Nie z oczy ratunku marny, upadając po kolana w życiowej bezsilności;
pojedynek w bojach karny, obnażył wszystek skrywanych słabości.
Za imperium własnych przekonań, trza w bólach rodzić się i umierać;
niegdyś tyleż heroicznych dokonań, nad kurhanem wrogów musiało wybierać.
Między podszeptami łaknący mi krwi zdrajców, patrzących przez pryzmaty władzy;
a zewsząd życzliwych dla serca rajców, chroniących gdy z uczuć jesteśmy nadzy.
W sukurs za mną na walną bitwę sumienia, szykować spowiedzi grzeszne konie;
gdyż wartości, które sam Bóg docenia, odnajdziesz w duszy co wiarą płonie.
Mając za cel jeno walkę o człowieczeństwo, szatan nie łatwym bywa przeciwnikiem;
przebrnie wybraniec przez to męczeństwo, niczym pokutnik co powiernikiem.
Zostać musi ludzkiej natury, stanąć na straży poznania dobra i zła;
wtedy diabelstwo wychodzi ze skóry, zawsze gdy ciemnoty ogarnia mgła.
Białe zimno niszczącej niezgody, zamęt powstały na skutek fałszu;
podstawą dążyć jest do ugody, mimo nadmiernych emocji rauszu.

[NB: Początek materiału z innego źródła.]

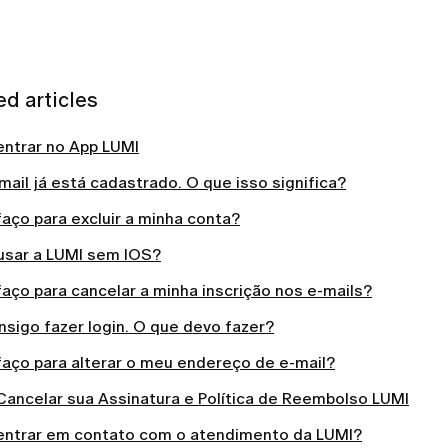
ed articles
ntrar no App LUMI
ail já está cadastrado. O que isso significa?
aço para excluir a minha conta?
usar a LUMI sem IOS?
aço para cancelar a minha inscrição nos e-mails?
sigo fazer login. O que devo fazer?
aço para alterar o meu endereço de e-mail?
ancelar sua Assinatura e Política de Reembolso LUMI
ntrar em contato com o atendimento da LUMI?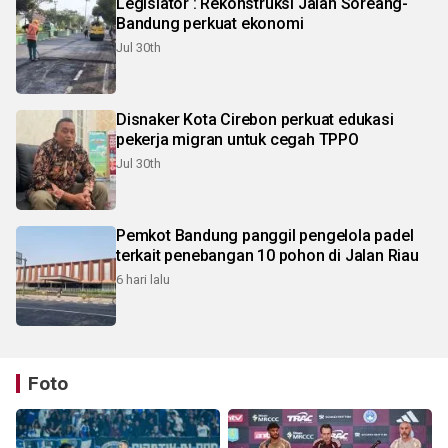
Legislator : Rekonstruksi Jalan Soreang-
Bandung perkuat ekonomi
Jul 30th
Disnaker Kota Cirebon perkuat edukasi
pekerja migran untuk cegah TPPO
Jul 30th
Pemkot Bandung panggil pengelola padel
terkait penebangan 10 pohon di Jalan Riau
6 hari lalu
Foto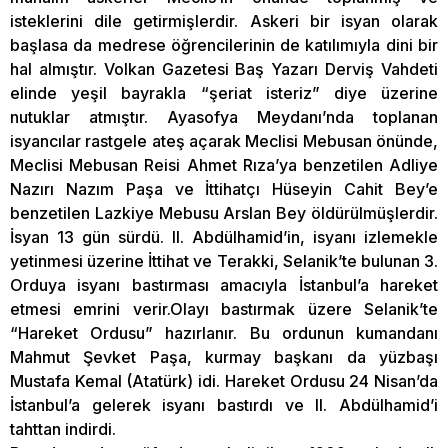
isteklerini dile getirmişlerdir. Askeri bir isyan olarak
başlasa da medrese öğrencilerinin de katılımıyla dini bir
hal almıştır. Volkan Gazetesi Baş Yazarı Derviş Vahdeti
elinde yeşil bayrakla “şeriat isteriz” diye üzerine
nutuklar atmıştır. Ayasofya Meydanı’nda toplanan
isyancılar rastgele ateş açarak Meclisi Mebusan önünde,
Meclisi Mebusan Reisi Ahmet Rıza’ya benzetilen Adliye
Nazırı Nazım Paşa ve İttihatçı Hüseyin Cahit Bey’e
benzetilen Lazkiye Mebusu Arslan Bey öldürülmüşlerdir.
İsyan 13 gün sürdü. II. Abdülhamid’in, isyanı izlemekle
yetinmesi üzerine İttihat ve Terakki, Selanik’te bulunan 3.
Orduya isyanı bastırması amacıyla İstanbul’a hareket
etmesi emrini verir.Olayı bastırmak üzere Selanik’te
“Hareket Ordusu” hazırlanır. Bu ordunun kumandanı
Mahmut Şevket Paşa, kurmay başkanı da yüzbaşı
Mustafa Kemal (Atatürk) idi. Hareket Ordusu 24 Nisan’da
İstanbul’a gelerek isyanı bastırdı ve II. Abdülhamid’i
tahttan indirdi.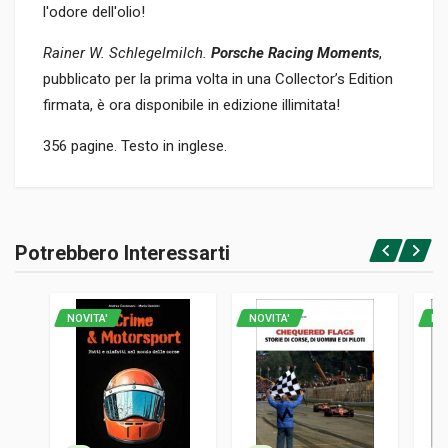
l'odore dell'olio!
Rainer W. Schlegelmilch.
Porsche Racing Moments
,
pubblicato per la prima volta in una Collector’s Edition
firmata, è ora disponibile in edizione illimitata!
356 pagine. Testo in inglese.
Informazioni prodotto
RILEGATURA
Potrebbero Interessarti
Rilegato
Accedi o registrati
PAGINE
356
NOVITA'
NOVITA'
NO
ISBN / EAN
9783754401330
EDITORE
Taschen
LINGUA DEL TESTO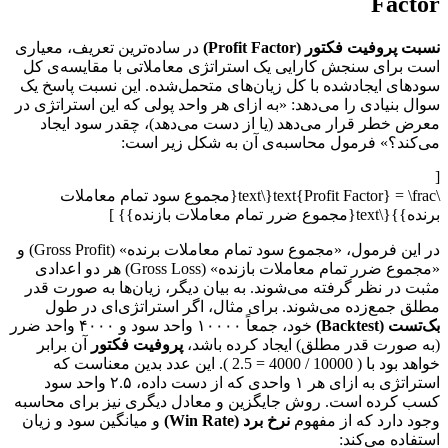
Factor
نسبت پروفیت فکتور (Profit Factor)
در ساده‌ترین تعریف، معیاری
است برای سنجش کارایی یک استراتژی معاملاتی با مقایسه‌ی کل
سودهای ایجادشده با کل زیان‌های متحمل‌شده. این نسبت پاسخ یک
سوال بنیادی را می‌دهد: «به ازای هر واحد پولی که این استراتژی در
معرض خطر قرار می‌دهد (یا از دست می‌دهد)، چقدر سود ایجاد
می‌کند؟» فرمول محاسبه‌ی آن به شکل زیر است:
[
\text{Profit Factor} = \frac{\text{مجموع سود تمام معاملات
برنده}}{\text{مجموع ضرر تمام معاملات بازنده}} ]
در این فرمول، «مجموع سود تمام معاملات برنده» (Gross Profit) و
«مجموع ضرر تمام معاملات بازنده» (Gross Loss) هر دو اعدادی
مثبت در نظر گرفته می‌شوند. به بیان دیگر، زیان‌ها به صورت قدر
مطلق جمع‌زده می‌شوند. برای مثال، اگر استراتژی‌ای در طول
بک‌تست (Backtest)
خود، جمعاً ۱۰۰۰۰ واحد سود و ۴۰۰۰ واحد ضرر
(به صورت قدر مطلق) ایجاد کرده باشد،
پروفیت فکتور
آن برابر
خواهد بود با ( 10000 / 4000 = 2.5 ). این عدد بدین معناست که
استراتژی به ازای هر ۱ واحدی که از دست داده، ۲.۵ واحد سود
کسب کرده است. روش جایگزین و معادل دیگری نیز برای محاسبه
وجود دارد که از مفهوم
نرخ برد (Win Rate)
و میانگین سود و زیان
استفاده می‌کند:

Być sułtanem całego świata prawdy, horyzonty przenikać sokolnika wzrokiem;
przyjąć mężnie nawet ciężkie zadry, ze zwodniczym mierząc się amokiem.
Z dala od pychy i zgubnej pewności, zawsze z szacunkiem patrząc w jutrzejsze;
najpotężniejszy jest oręż z miłości, wykuty z tego co jest pewniejsze.
Szczere, bliskie, nad wszytko kochane, budujące racji solidny fundament;
wojenne blizny w starciach zadane, doświadczenia stworzyły ornament.
Amulet zwany ziemią niczyją, gruntem na którym nie padło ziarno;
biedni ci co z miłości wyją, wiecznym losem spadając na dno.
W pobojowisko własnej ambicji, zaślepieni ciągłą rządzą władania;
stańmy na przeciw tej prohibicji, właściwie lokując swoje działania.
Wracając z tarczą zamiast na niej, prowadź wodzu w glorii chwały;
widzę już jasno co będzie dalej, otworem staną przede mną świat cały.